認知症になってからの祖母は、よく童謡を歌っていた。お陰様で私は「みかんの花咲く丘」を覚えた。今回も喜んでもらうつもりで私は楽器を持参したのだった。そのことを言うと、「あとでホームの皆様にも聞かせてほしい」と介護士の方に頼まれていたのだが、その前に祖母の部屋で軽く音出しをした。
ところが、私が「みかんの花咲く丘」を吹いても、祖母は特に反応しなかった。歌いもせず、手も叩かず、表情も動かさない。車椅子の上で俯いて口をもぐもぐさせるだけ。
少し気分が重くなる。たとえ私のことを忘れても、幸せな気持ちは思い出してほしいと思っていたのに、祖母はついにそれすらも分からなくなってしまったのか。
すべて忘れたうえに、常に落ち込んだまま生きるのがどれほどつらいことか、私には想像がつかない。しかし、もう私にはどうしようもない。
ともあれ、私は約束通り、二十名ばかりの老人方の前で小さな演奏会を開いた。急な頼みだったのでろくに練習もしていなかったが、私の音楽が誰かの役に立つならと、懸命に音を鳴らした。
「ふるさと」「浜辺の歌」「早春賦」「みかんの花咲く丘」。皆様は声を出して歌ってくれたし、感激して涙を流してくださる方もいたが、一番前の特等席で聞いていた祖母にはやはり目立った反応は見られなかった。

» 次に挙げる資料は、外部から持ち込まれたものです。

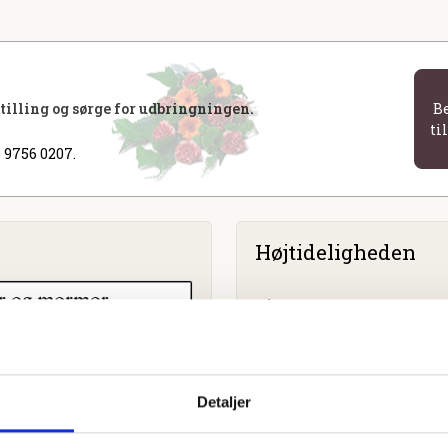
stilling og sørge for udbringningen.
B
ti
 9756 0207.
Højtideligheden
Dåstrup Kirke
Byvejen 11, 4130 Viby Sjæll
Detaljer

私は若干の無力感に苛まれつつ、そそくさと片付けを済ませ、祖母に別れの挨拶をするために改めて向き直った。
そのとき、祖母の口角が僅かに上がっているのに気づいた。顔じゅうの皺がやや深くなり、小さくつぶらな目が黒々と光っていた。
介護士の方がにわかに大喜びをし始めた。こんなにうれしそうな様子を見せるのは久々だと言いながら、貴重な瞬間を写真に収め出した。
もしかして私は役に立てたのだろうか。祖母は私の演奏で幸せになってくれたのだろうか。
認知症の人が本当は何を感じているのか、我々が真実を知ることは難しい。しかし、ぼうっとしているだけのようでも、心の中はきっと豊かだ。今の祖母のように。
私は車椅子の前にしゃがんで祖母の手を取った。
「また来るから。元気でね」
祖母は相変わらず口をもぐもぐさせていたが、その顔はちゃんと笑っているのが、私にもよく伝わってきた。